Exact copies of the lines below, from the one with "the Toronto Stock Exchange (TSX:XRM) and" up to and including the one with "exams 2026 to simulate the", are what this calls for; leave out pictures.
# # # #
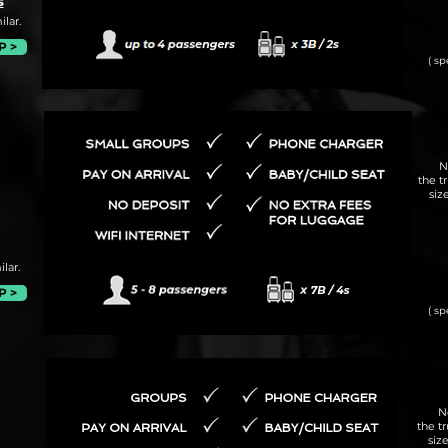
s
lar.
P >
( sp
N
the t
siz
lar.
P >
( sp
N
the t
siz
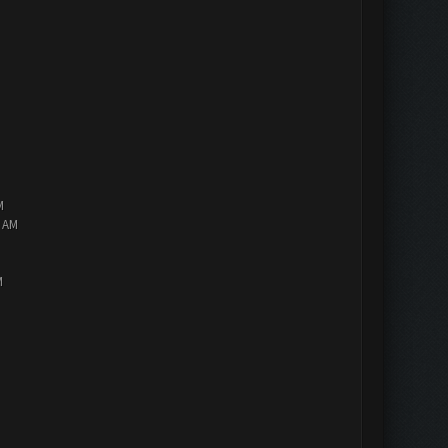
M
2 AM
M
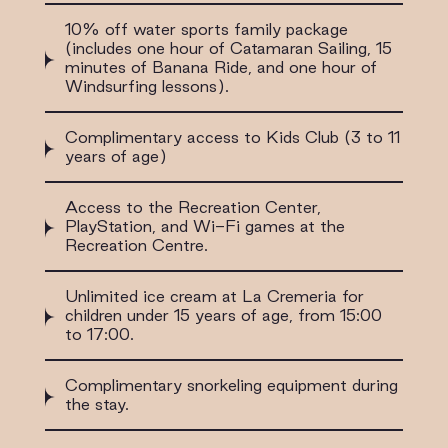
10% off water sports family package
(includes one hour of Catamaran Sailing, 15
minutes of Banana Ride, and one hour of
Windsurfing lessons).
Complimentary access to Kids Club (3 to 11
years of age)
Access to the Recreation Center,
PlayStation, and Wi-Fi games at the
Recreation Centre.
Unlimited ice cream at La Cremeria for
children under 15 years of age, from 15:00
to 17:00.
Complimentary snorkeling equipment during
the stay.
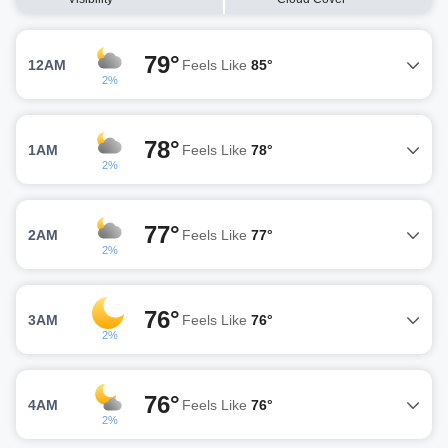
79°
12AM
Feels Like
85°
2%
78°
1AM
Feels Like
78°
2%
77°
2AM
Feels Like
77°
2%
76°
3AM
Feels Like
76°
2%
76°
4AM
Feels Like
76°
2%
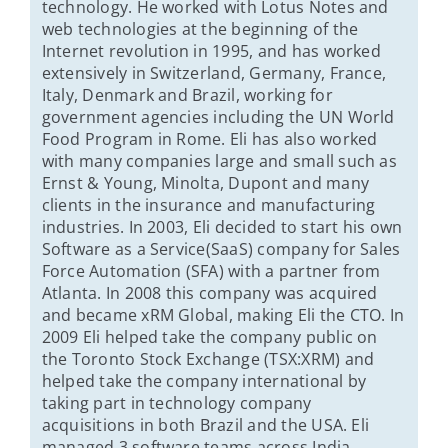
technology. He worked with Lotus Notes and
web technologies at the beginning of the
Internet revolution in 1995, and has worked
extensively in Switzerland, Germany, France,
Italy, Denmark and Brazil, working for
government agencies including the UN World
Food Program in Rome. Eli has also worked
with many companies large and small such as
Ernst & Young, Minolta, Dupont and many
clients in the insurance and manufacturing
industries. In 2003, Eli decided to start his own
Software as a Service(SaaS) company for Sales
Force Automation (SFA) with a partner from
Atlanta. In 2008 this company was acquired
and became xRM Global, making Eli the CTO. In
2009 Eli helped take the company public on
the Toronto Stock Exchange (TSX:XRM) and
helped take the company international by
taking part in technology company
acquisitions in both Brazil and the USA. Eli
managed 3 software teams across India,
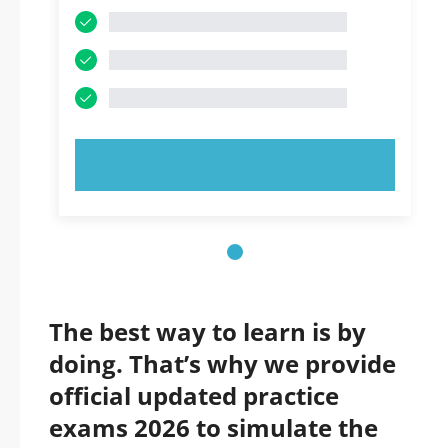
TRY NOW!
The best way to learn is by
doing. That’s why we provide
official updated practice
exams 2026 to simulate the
# # # #
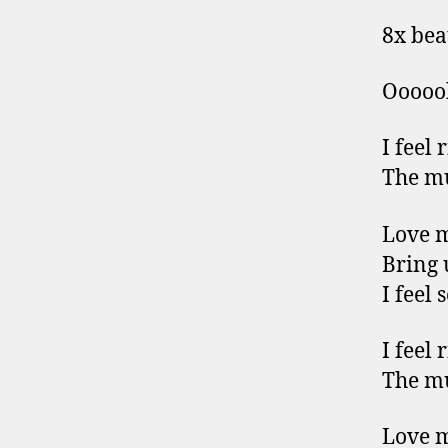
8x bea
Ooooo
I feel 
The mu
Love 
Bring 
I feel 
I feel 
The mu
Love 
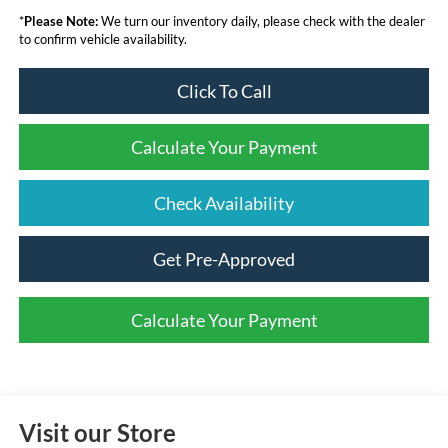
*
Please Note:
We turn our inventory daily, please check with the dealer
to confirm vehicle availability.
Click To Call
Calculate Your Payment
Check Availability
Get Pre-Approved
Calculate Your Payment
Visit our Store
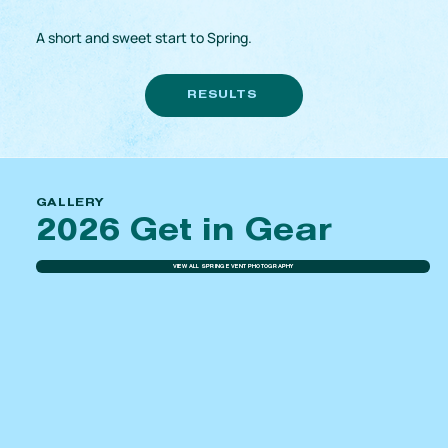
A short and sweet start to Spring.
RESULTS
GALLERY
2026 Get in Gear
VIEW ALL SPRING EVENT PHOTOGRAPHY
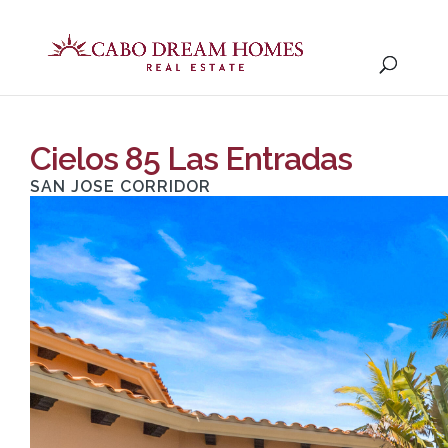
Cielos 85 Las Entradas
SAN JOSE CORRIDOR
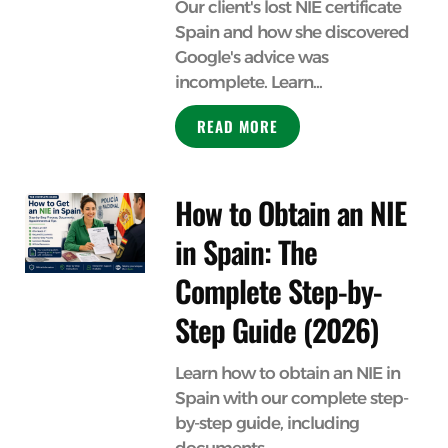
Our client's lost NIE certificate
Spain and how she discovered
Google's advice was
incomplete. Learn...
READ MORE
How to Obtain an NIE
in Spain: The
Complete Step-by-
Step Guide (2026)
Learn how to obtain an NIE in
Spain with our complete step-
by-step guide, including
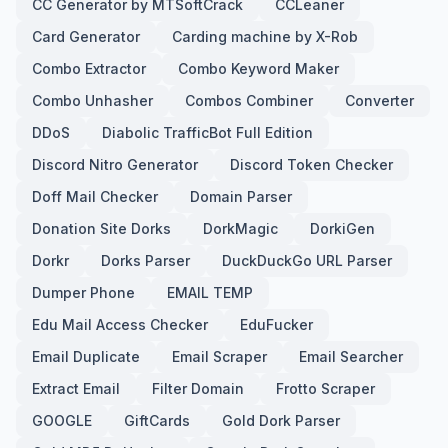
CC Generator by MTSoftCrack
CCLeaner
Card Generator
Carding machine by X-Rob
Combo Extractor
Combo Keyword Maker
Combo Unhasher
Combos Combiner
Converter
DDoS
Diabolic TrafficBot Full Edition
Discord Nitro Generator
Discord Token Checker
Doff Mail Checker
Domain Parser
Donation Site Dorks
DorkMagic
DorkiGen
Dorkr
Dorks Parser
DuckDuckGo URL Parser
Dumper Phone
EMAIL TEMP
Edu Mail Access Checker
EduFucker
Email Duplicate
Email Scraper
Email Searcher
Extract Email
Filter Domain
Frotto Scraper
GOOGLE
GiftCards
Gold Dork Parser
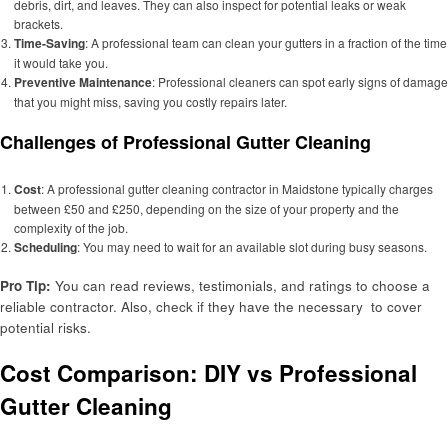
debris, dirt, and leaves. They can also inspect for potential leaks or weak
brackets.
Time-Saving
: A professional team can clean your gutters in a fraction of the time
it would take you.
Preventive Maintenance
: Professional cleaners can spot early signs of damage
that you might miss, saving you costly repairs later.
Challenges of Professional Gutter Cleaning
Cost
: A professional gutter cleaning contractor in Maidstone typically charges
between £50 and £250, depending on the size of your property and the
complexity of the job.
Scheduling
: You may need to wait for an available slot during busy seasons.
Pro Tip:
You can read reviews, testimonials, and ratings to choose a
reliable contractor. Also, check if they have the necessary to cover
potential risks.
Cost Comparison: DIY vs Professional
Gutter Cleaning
# # # #
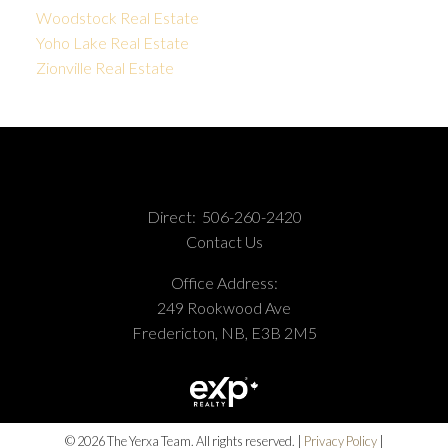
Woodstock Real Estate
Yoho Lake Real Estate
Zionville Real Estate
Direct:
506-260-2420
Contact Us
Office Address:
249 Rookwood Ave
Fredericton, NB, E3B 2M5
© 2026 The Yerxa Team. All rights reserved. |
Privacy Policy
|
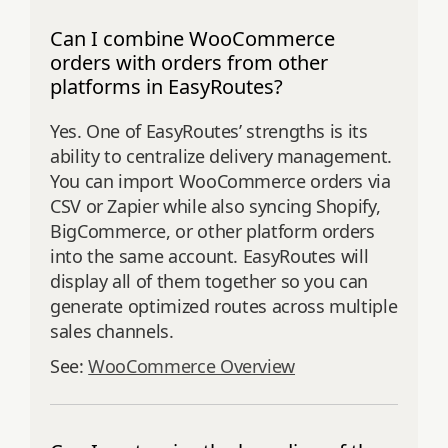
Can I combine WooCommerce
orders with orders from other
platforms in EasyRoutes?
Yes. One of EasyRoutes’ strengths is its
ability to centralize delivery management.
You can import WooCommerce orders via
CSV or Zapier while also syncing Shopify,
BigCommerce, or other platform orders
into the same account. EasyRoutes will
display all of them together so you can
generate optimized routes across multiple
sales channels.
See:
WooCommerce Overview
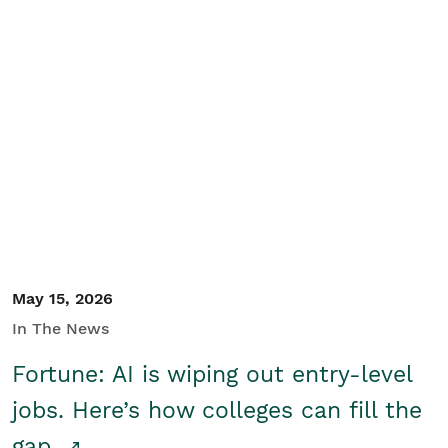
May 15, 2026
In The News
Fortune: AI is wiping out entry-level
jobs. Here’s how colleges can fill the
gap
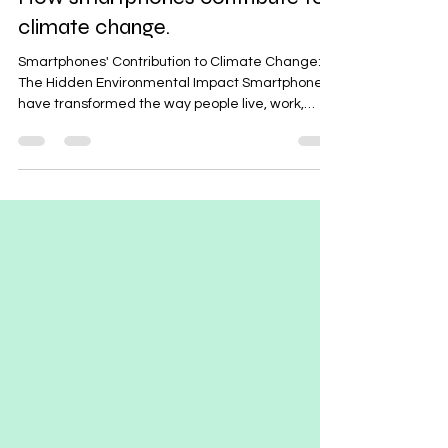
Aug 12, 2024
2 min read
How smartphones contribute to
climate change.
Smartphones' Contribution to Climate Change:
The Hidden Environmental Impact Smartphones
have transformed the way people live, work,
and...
# # # #
### WRITTEN RESPONSE
the Toronto Stock Exchange (TSX:XRM) and
helped take the company international by
taking part in technology company
acquisitions in both Brazil and the USA. Eli
managed 3 software teams across India,
TRY NOW!
The best way to learn is by
doing. That’s why we provide
official updated practice
exams 2026 to simulate the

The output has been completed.